= The Society of the Friends of St George's and Descendants of the Knights of the Garter =

St George's Chapel at Windsor Castle, The Mirror of Literature, Amusement, and Instruction, 1831.

The Society of the Friends of St George's and Descendants of the Knights of the Garter is a constituent group of the Foundation of the College of St George, Windsor Castle which is a national charity in England. The society includes more than 5,100 members worldwide (including more than 900 AmFriends members of the American Friends of St George's and Descendants of the Knights of the Garter Inc.) to "protect, preserve and enhance" the college, its St George's Chapel, Windsor Castle and the chivalric knighthood, the Order of the Garter.

In addition to the many enhancement projects that the society helped fund since its creation, several major preservation projects were also completed.
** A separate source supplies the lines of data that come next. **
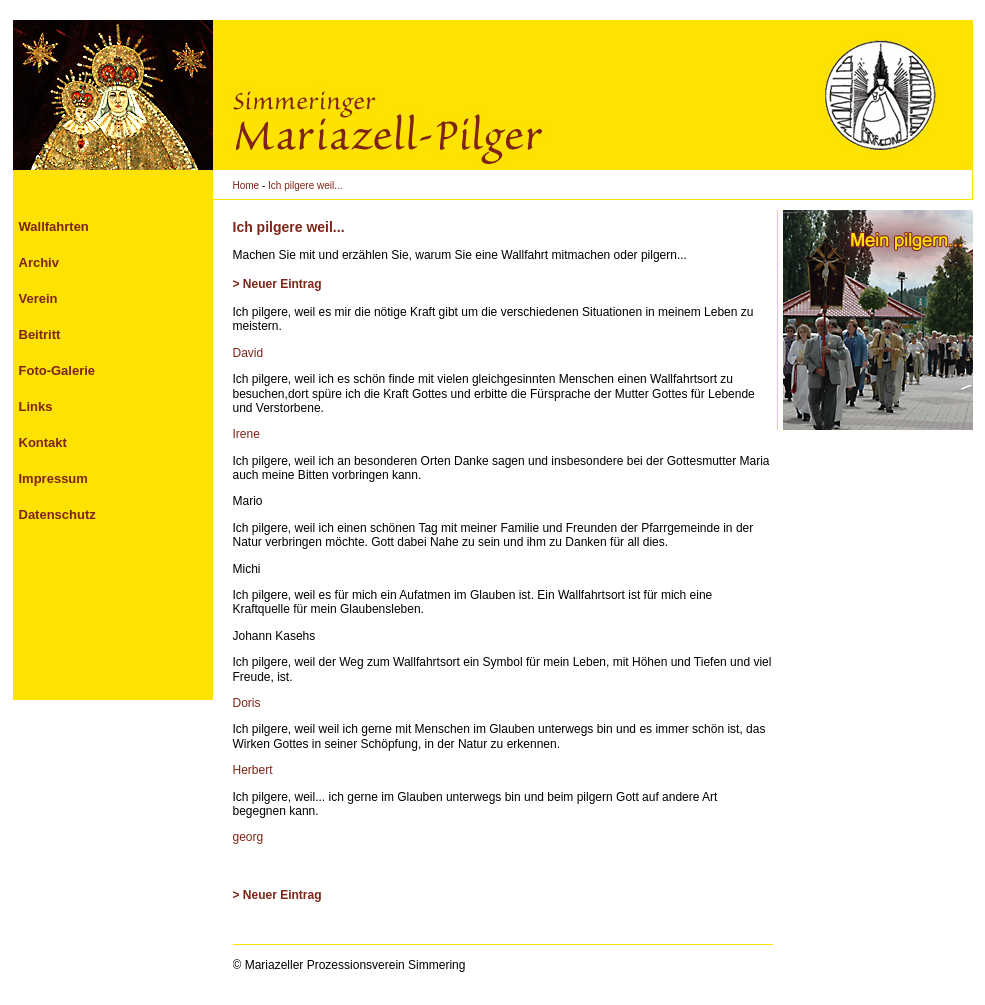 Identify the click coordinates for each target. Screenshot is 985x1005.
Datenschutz (57, 514)
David (248, 353)
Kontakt (43, 442)
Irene (246, 434)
The ongoing project for 2009 was to clean and restore the chapel's West Window which is one of the largest in any English church with its collection of late-medieval stained-glass. The project for 2007 was to clean and repair the chapel West Front including its 16th century stonework, turrets and flying buttresses.

People interested in the society and its traditions and service may join as its members.

==History==
A group known as the Association of the Descendants of the Knights of the Garter was founded in the 1920s, composed of knights (KG) and ladies (LG) of the order, and their descendants. Another group known as the Friends of St George's was founded in 1931 to support the college by raising funds to "protect, preserve and enhance" the chapel as the physical and spiritual center of the order. The two groups accomplished their missions separately until 1934 when they merged as The Society of the Friends of St George's with which is amalgamated the Association of the Descendants of the Knights of the Garter.

The society was founded with the mission to continue the support of the college and historic chapel. The society shares with the order its patron Saint George the Martyr, the motto Honi soit qui mal y pense (Shame be to him who thinks evil of it), and the insignia of the garter.

The society changed its name a last time in 1966 when it was designated by the Charity Commission for England and Wales as a charity. After celebrating its 75th anniversary in 2006, the society became a constituent group of the foundation in 2007 when it completed its change in corporate governance.

The American Friends of St Georges & Descendants of the Knights is a 501(c)(3) Private Nonoperating Foundation based in Glenview, Kentucky. In 2024 it claimed $198,263 in total revenue and $31,331 in total assets. Its president is Eva Strasburger.

==Officers==
The foundation enjoys the service of its patron, the sovereign of the order, King Charles III and that of its president, the statutory knight companion of the order, William, Prince of Wales. The foundation vice presidents are the members of the order. The foundation patron and officers are assisted in their duties by its Board of Trustees.

The society members join in nominating a trustee to the foundation board, and are assisted in the society duties by its Friends' Consultative Committee.

==Membership==
All society members support its mission with their annual, ten-year or life contributions. Every member receives:

- A copy of the society Annual Review which includes reports about the preservation work and history of the chapel and other college buildings,
- Publication of his or her name in the Society's leather-bound Book of Honour that is displayed permanently at the chapel,
- Entrance to the chapel and precincts through the Visitors' Centre during the open hours of the castle,
- Invitation to attend the society Annual General Meeting and Festival in May, the society Friends' Stand spectator seating at the royal Garter Day procession and service in June, various society teas throughout the year, various society tours of the chapel and other places of historic interest, often with privileged access, throughout the year, and, chapel services, organ recitals, choir Evensong and other concerts throughout the year.

===Friend members===
Every friend member is also given a personalized written Membership Certificate which bears an illumination of the patron saint and dragon known as The George, and is signed by the Dean of Windsor; and a college heraldic badge which bears the heraldic shield of St George's Cross.

===Descendant members===
Descendant members have also proved descent from one or more of the current or former members of the order. Every descendant member is also given a similar certificate and a descendant heraldic badge, which instead bears the heraldic shield of the founder of the order, the Plantagenet King Edward III, surmounted by a circlet crown.